By J.J. Tindall
Groovy Times
My favorite nanosecond every year
is the instant the goddam blowtorch breaks
and I can smell the first quarks of autumn.
The boiling blazes seem like forever
as they confound, conflate and constrict
from Memorial Day pretty much
through Lollapalooza.
You find yourself dazedly digging trenches
in your mind for a perpetual siege,
acceding to a scorched forever
and then the goddam blowtorch breaks.
I’m hip to “Autumn in New York,” got respect.
But I venerate autumn in Chicago.
Illuminated trees, high-heeled boots,
traced-hand turkeys.
It’s first, semi-secret Saturday morning
is a holy day.
My autumn in Chicago is “Groovy Times.”
I bought that extended-play Clash 45
at Wax Trax records in Lincoln Park
some thirty years ago.
It contains that day.
it exudes that joy.
It confounds that fear,
all those broiling fears of youth,
that crippling desire, those exaggerated
intimations of doom,
that too-close hissing of an imposed blowtorch.
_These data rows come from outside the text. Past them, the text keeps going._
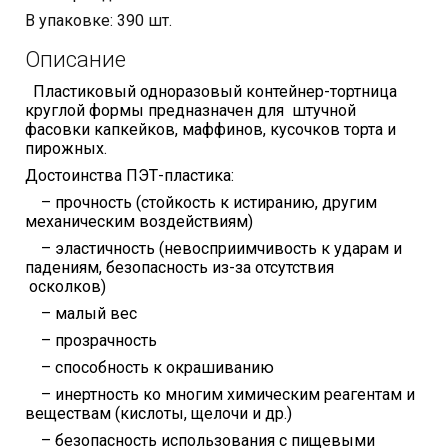
В упаковке: 390 шт.
Описание
Пластиковый одноразовый контейнер-тортница
круглой формы предназначен для штучной
фасовки капкейков, маффинов, кусочков торта и
пирожных.
Достоинства ПЭТ-пластика:
– прочность (стойкость к истиранию, другим
механическим воздействиям)
– эластичность (невосприимчивость к ударам и
падениям, безопасность из-за отсутствия
осколков)
– малый вес
– прозрачность
– способность к окрашиванию
– инертность ко многим химическим реагентам и
веществам (кислоты, щелочи и др.)
– безопасность использования с пищевыми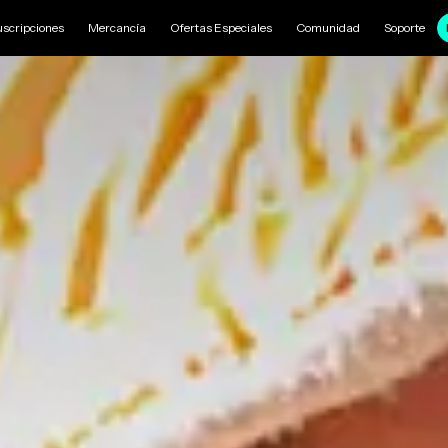
uscripciones
Mercancía
Ofertas Especiales
Comunidad
Soporte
Now: the youth-tinged dusk,
the hissing vinyl, the shimmering harmonica
exude redemption.
Shattered fears, blistered presumptions,
eviscerated intimidations.
Again and again and again,
the goddam blowtorch breaks.
Some demon in the mind
will see to its repair
but in a nanosecond,
the fever breaks
and, though slowly, cooling winds
come to heal.
Even for just a nanosecond:
“Groovy Times”
forever more.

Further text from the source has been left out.